▶ [Description of the task]: Print nothing but the lines below starting at the line that holds "mehr als 19000 Produkte." and ending at the line that holds "quête de performance", including both, each exactly as written.

Start of Source records

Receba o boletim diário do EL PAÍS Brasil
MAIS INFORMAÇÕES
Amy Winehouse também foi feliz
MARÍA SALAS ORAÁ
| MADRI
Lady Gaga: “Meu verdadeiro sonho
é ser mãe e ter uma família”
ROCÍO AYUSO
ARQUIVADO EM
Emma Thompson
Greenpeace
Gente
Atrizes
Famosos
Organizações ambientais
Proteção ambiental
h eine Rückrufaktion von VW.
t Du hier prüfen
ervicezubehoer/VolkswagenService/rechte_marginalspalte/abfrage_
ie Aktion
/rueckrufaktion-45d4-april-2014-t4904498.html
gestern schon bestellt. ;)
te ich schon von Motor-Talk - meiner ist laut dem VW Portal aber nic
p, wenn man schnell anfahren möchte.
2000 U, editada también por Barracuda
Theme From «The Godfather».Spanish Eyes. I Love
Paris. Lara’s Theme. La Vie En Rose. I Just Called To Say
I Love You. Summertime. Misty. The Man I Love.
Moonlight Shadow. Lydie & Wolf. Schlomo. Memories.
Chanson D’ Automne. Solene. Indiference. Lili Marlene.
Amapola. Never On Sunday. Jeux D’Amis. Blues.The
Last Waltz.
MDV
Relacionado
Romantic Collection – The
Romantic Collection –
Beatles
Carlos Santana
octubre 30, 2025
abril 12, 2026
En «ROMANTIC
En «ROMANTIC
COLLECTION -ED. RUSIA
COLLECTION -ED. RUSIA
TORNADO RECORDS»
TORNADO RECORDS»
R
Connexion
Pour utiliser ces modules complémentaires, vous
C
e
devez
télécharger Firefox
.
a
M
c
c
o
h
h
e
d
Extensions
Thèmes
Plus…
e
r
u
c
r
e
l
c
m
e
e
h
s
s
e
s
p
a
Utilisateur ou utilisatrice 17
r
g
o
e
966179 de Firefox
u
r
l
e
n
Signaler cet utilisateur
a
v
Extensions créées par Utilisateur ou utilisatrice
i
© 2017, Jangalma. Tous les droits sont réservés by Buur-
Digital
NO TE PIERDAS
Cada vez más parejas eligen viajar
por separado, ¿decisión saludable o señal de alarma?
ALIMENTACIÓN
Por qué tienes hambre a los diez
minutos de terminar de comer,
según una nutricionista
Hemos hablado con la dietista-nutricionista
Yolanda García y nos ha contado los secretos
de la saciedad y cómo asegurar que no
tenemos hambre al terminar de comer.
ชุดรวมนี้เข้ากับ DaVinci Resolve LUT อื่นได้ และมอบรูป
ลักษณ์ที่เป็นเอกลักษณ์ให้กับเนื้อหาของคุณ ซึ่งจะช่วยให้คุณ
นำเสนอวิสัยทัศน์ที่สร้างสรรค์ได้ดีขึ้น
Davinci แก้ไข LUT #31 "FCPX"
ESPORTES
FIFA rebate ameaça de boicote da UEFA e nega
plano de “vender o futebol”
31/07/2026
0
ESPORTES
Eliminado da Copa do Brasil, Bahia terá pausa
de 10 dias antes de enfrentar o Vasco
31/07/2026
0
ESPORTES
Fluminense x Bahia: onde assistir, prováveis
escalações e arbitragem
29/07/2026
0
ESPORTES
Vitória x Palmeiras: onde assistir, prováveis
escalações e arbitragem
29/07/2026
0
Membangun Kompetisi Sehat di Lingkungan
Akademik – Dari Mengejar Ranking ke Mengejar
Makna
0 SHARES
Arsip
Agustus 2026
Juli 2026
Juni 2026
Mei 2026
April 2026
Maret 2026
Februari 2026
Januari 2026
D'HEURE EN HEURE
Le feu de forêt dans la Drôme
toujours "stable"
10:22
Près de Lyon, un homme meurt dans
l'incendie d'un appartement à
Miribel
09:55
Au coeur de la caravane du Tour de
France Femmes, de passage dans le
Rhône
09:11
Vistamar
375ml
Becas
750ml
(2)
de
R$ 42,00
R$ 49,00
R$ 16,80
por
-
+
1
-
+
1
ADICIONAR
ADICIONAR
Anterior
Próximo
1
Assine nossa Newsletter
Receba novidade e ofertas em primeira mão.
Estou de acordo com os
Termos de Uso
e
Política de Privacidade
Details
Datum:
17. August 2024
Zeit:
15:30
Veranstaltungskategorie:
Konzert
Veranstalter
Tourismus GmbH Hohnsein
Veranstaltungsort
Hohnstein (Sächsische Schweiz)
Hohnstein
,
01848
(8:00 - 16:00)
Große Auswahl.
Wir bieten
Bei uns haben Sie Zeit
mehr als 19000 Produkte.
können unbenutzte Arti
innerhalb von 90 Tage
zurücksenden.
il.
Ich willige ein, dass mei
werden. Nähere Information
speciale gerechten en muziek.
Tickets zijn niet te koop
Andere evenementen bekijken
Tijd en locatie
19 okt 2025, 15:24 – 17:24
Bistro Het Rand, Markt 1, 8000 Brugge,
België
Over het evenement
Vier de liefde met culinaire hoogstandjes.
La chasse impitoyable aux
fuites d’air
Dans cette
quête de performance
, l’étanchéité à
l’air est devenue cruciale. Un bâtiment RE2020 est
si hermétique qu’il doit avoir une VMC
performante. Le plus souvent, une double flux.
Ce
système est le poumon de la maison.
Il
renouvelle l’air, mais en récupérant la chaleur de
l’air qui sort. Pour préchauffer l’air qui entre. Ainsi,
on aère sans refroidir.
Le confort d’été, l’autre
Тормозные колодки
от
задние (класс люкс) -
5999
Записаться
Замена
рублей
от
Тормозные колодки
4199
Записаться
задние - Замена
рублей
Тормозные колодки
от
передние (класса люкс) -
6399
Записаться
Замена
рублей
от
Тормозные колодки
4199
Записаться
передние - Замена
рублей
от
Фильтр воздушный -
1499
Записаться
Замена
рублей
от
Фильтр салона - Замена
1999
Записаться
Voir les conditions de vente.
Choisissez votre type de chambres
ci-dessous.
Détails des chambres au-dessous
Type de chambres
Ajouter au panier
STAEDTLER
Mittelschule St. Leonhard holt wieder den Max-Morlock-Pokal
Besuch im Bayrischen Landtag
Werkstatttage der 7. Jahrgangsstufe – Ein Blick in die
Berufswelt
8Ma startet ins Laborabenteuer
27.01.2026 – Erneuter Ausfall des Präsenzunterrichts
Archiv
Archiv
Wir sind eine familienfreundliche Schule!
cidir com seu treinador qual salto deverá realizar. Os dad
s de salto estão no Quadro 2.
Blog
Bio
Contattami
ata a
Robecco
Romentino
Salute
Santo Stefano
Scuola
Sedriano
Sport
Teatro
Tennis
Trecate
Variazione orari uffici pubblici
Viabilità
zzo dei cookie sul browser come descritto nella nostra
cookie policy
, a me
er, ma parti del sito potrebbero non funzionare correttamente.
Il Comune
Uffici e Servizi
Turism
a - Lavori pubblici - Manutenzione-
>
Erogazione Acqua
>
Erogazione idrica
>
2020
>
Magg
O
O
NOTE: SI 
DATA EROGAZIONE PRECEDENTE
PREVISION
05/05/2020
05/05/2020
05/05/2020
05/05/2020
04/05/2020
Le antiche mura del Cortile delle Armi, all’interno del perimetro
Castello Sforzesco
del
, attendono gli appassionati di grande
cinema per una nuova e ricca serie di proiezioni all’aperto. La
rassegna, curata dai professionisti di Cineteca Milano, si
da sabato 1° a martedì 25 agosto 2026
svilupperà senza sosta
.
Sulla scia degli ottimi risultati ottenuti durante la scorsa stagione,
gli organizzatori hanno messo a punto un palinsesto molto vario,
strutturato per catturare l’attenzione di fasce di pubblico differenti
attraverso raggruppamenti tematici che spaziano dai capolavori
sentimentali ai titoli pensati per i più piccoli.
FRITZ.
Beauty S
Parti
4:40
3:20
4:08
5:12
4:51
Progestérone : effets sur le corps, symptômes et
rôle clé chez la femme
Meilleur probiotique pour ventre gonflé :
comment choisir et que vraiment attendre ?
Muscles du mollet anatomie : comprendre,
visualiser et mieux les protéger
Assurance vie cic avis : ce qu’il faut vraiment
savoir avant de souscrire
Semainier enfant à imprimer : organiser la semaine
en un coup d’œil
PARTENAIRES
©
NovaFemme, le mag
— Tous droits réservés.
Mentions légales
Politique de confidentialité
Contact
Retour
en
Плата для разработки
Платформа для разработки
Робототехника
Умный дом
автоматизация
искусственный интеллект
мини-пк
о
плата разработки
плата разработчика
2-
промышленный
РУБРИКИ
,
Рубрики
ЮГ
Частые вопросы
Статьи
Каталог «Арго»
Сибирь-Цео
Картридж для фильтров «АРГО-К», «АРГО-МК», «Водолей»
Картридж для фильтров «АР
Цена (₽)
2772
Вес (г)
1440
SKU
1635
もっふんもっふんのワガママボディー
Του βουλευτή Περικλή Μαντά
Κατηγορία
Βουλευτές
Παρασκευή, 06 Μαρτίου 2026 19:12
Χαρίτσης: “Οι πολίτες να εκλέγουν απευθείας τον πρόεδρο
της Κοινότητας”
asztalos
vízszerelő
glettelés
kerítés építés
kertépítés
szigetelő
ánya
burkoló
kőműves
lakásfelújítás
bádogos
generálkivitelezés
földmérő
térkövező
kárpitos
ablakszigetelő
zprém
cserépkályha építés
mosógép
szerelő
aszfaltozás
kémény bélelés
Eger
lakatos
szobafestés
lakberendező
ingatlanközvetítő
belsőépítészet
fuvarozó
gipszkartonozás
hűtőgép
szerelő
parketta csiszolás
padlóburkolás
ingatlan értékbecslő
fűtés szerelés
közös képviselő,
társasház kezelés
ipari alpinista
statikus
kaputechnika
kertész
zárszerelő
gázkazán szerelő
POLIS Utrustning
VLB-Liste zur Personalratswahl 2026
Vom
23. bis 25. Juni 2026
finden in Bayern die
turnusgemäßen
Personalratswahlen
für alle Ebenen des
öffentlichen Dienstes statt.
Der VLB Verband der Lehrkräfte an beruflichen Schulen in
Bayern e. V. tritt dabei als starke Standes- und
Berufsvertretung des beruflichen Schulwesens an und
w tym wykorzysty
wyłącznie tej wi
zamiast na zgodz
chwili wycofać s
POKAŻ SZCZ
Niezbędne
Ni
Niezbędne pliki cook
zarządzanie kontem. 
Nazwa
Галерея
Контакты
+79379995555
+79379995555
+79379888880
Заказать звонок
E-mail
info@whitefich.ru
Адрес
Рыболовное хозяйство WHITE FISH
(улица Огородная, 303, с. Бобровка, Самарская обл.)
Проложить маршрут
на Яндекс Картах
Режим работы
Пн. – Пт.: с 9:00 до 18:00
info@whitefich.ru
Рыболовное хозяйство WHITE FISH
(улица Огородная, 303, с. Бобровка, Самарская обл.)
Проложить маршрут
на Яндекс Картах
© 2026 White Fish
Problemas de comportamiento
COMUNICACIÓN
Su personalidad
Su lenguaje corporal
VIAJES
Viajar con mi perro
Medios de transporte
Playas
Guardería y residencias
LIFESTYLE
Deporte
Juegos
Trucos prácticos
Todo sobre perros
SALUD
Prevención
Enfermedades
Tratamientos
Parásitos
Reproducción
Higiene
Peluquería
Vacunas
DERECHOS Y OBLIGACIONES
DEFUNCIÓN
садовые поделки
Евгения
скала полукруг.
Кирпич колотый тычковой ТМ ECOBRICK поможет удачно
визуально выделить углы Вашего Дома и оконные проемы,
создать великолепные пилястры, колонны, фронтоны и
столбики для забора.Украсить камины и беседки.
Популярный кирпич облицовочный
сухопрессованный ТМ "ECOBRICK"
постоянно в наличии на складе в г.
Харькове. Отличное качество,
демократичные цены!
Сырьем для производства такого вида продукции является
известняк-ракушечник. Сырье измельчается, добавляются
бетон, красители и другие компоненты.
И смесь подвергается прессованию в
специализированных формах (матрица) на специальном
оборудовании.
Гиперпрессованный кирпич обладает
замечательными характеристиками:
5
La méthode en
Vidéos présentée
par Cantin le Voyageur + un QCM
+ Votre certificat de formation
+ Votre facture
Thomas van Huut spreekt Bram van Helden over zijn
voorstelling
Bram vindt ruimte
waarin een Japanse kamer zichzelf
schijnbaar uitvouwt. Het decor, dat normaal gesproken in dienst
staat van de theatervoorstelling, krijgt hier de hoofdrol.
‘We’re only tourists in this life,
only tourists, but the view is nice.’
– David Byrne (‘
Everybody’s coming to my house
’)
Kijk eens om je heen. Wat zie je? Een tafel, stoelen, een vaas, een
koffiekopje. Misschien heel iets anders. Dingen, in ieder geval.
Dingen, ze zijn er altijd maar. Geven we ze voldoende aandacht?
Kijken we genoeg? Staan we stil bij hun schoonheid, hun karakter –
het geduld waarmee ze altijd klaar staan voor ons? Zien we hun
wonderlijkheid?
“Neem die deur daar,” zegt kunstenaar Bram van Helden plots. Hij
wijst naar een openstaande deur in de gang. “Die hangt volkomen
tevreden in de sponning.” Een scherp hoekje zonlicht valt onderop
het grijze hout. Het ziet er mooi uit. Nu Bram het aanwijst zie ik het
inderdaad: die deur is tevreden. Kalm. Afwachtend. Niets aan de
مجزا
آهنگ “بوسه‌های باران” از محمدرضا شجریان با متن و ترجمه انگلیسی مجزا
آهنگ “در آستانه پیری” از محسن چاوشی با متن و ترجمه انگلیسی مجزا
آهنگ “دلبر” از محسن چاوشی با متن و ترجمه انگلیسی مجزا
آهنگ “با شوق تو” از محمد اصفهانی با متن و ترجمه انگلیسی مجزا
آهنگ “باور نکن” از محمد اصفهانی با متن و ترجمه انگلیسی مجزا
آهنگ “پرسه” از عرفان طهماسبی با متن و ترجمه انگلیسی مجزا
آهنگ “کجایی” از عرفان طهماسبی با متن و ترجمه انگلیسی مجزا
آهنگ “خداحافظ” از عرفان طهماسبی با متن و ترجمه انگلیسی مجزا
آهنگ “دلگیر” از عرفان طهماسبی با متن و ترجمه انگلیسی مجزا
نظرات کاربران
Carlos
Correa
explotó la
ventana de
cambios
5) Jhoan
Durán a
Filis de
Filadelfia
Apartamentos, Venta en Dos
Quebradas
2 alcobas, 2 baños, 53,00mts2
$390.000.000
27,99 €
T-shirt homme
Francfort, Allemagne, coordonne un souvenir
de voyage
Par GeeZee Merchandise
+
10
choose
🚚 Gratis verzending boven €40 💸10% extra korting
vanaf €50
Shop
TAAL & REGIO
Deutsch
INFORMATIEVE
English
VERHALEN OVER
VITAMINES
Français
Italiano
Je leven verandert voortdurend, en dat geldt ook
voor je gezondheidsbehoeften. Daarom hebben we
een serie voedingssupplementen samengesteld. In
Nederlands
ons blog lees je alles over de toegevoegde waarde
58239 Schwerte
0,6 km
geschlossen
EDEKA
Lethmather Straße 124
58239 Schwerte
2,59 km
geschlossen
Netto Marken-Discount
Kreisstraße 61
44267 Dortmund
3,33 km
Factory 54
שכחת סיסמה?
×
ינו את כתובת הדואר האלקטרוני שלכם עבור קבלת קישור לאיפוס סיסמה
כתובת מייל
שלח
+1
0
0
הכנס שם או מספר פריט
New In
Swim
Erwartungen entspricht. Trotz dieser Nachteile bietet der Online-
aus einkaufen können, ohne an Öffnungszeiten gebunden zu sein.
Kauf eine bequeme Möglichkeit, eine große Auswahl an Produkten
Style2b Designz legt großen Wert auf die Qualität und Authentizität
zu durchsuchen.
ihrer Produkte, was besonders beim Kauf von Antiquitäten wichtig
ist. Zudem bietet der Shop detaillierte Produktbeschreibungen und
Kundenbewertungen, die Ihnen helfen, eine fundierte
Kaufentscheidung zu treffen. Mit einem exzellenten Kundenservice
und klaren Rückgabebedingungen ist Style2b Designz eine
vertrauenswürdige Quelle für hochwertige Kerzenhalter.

End of Source records

▶ [Response]:
mehr als 19000 Produkte.
können unbenutzte Arti
innerhalb von 90 Tage
zurücksenden.
il.
Ich willige ein, dass mei
werden. Nähere Information
speciale gerechten en muziek.
Tickets zijn niet te koop
Andere evenementen bekijken
Tijd en locatie
19 okt 2025, 15:24 – 17:24
Bistro Het Rand, Markt 1, 8000 Brugge,
België
Over het evenement
Vier de liefde met culinaire hoogstandjes.
La chasse impitoyable aux
fuites d’air
Dans cette
quête de performance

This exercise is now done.